Слезы обжигали глаза. Кэтлин бесстрастно вынесла плохой брак и конец всех иллюзий, оказавшись лицом к лицу с суровой реальностью: одинокая и беременная, много работающая официантка, пытающаяся прокормить себя и обеспечить дом для этого ребенка, даже притом что вначале яростно возмущалась возникшей беременностью. Но когда он начал двигаться в ней — сначала нежные легкие порхания, потом настоящие пинки и тычки — то превратился в реальность, в человека, в друга. Это ее ребенок. Она хотела его, мечтала баюкать его, и любить, и напевать колыбельные. Это единственный человек, который остался у нее в этом мире, но теперь она может потерять его, возможно, в наказанье за прежнее негодование. Как нелепо: вынашивать его все это время только для того, чтобы потерять на Рождество! Этот день, по идее, был днем надежды, веры и обещаний, но всякие надежды покинули ее, так же как и вера в людей, а будущее обещало только бесконечную череду суровых будней. Все, что у нее было, — она сама и крошечная жизнь в ней, которая теперь находилась в опасности.
Кэтлин могла бы родить ребенка прямо здесь и без посторонней помощи. В доме тепло, и в любом случае она сможет поддерживать огонь. Она-то выживет, а ребенок? Роды начались преждевременно. Малыш не сможет нормально самостоятельно дышать. И вдруг что-то пойдет неправильно?
Или можно попытаться добраться до клиники, до которой двадцать четыре километра. В погожие дни путь легкий… но погода совсем испортилась, и ветер завывал все громче. Дорога очень ненадежная, да и видимость ограничена. Она не сможет сделать это, и попытка, возможно, будет стоить ей и собственной жизни, и жизни ребенка.
Ну и что? Слова эхом отозвались в мыслях. Какое значение будет иметь ее жизнь, если ребенок умрет? Как она сможет жить в мире сама с собой, если решит защитить себя, рискуя жизнью ребенка? Возможно, все обойдется, но она не может рисковать. Ради ребенка она должна попытаться.

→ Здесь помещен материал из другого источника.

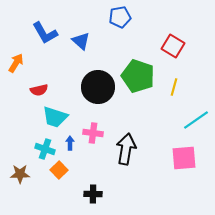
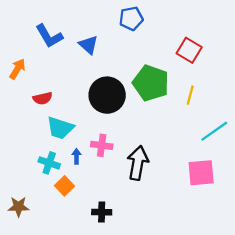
brown star: (20, 174) -> (19, 207), moved

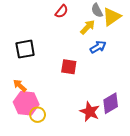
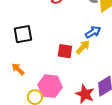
yellow arrow: (88, 27) -> (83, 47), moved
pink hexagon: (26, 103) -> (50, 86), moved

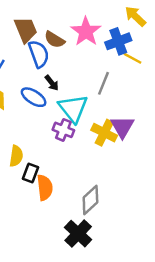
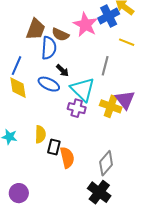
brown trapezoid: (26, 30) -> (36, 29), turned 50
blue cross: (118, 41) -> (109, 16), moved
blue semicircle: (39, 54) -> (49, 48), turned 30

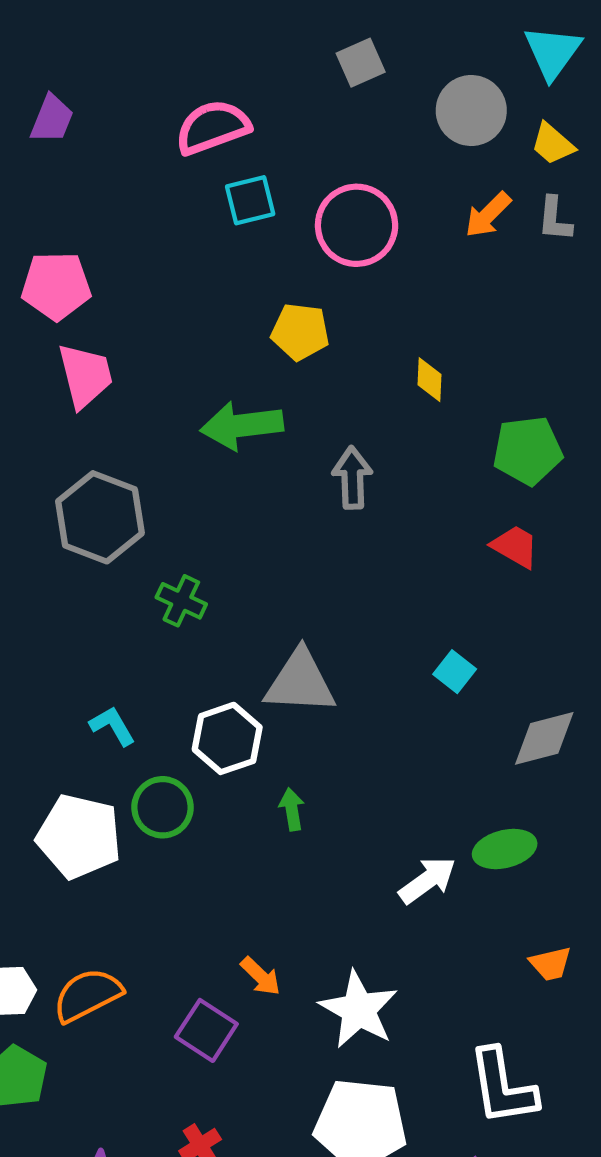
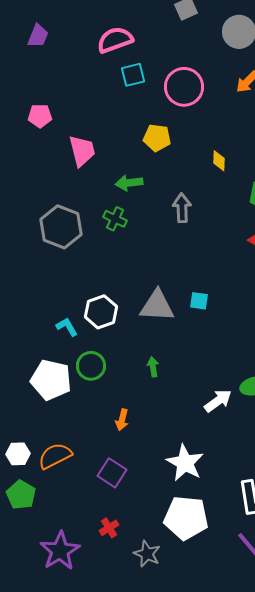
pink pentagon: (56, 286) -> (40, 116), size x0.7
pink trapezoid: (85, 375) -> (82, 151), moved
green arrow: (242, 426) -> (129, 183), size x0.7
green cross: (181, 601) -> (115, 219), moved
cyan square: (455, 672) -> (199, 301), moved, turned -30
white hexagon: (227, 738) -> (101, 312), moved
orange arrow: (261, 976) -> (122, 420), moved, turned 60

Неуклюже передвигаясь по комнате, Кэтлин оделась тепло, как могла, в несколько слоев одежды, пока не превратилась в ковыляющую тыкву. Женщина собрала воду, одеяла, еще одну ночную рубашку для себя и одежку для ребенка, и с последней надеждой на всякий случай еще раз проверила телефон — вдруг связь восстановили. Только тишина достигала ее уха, и она с сожалением опустила трубку.

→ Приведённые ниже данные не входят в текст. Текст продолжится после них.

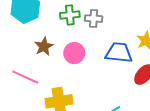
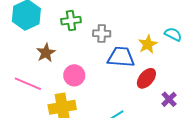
gray cross: (94, 19) -> (102, 33), moved
pink circle: (74, 53) -> (74, 75), moved

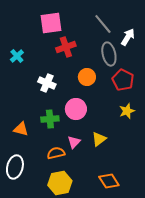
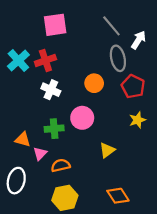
red cross: (66, 47) -> (45, 60), moved
cyan cross: (17, 56) -> (18, 60), size x1.5
pink triangle: (74, 142) -> (40, 154), moved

Глубоко вздохнув, чтобы взять себя в руки, Кэтлин открыла заднюю дверь, и тут же ее стегануло ледяным ветром и колючим снегом. Она наклонила голову и, борясь с ветром, осторожно спустилась на два шага по обледенелым ступенькам. Она и так-то не очень хорошо удерживала равновесие, а тут еще и ветер бил в нее, заставляя покачиваться. На полпути через двор женщина поскользнулась и упала, но поспешно поднялась, как только почувствовала толчок. «Прости, прости», — выдохнула она ребенку, лаская живот. Малыш низко обосновался в животе и больше не пинался, но давление увеличивалось. Идти было трудно. Когда она добралась до старого грузовичка, схватка вновь скрутила ее, она согнулась и снова упала. Эта судорога была гораздо сильней, чем другие, и все, что она могла сделать, — беспомощно лежать в снегу, пока боль не ослабла, и кусать губы, чтобы удержаться от громких стонов.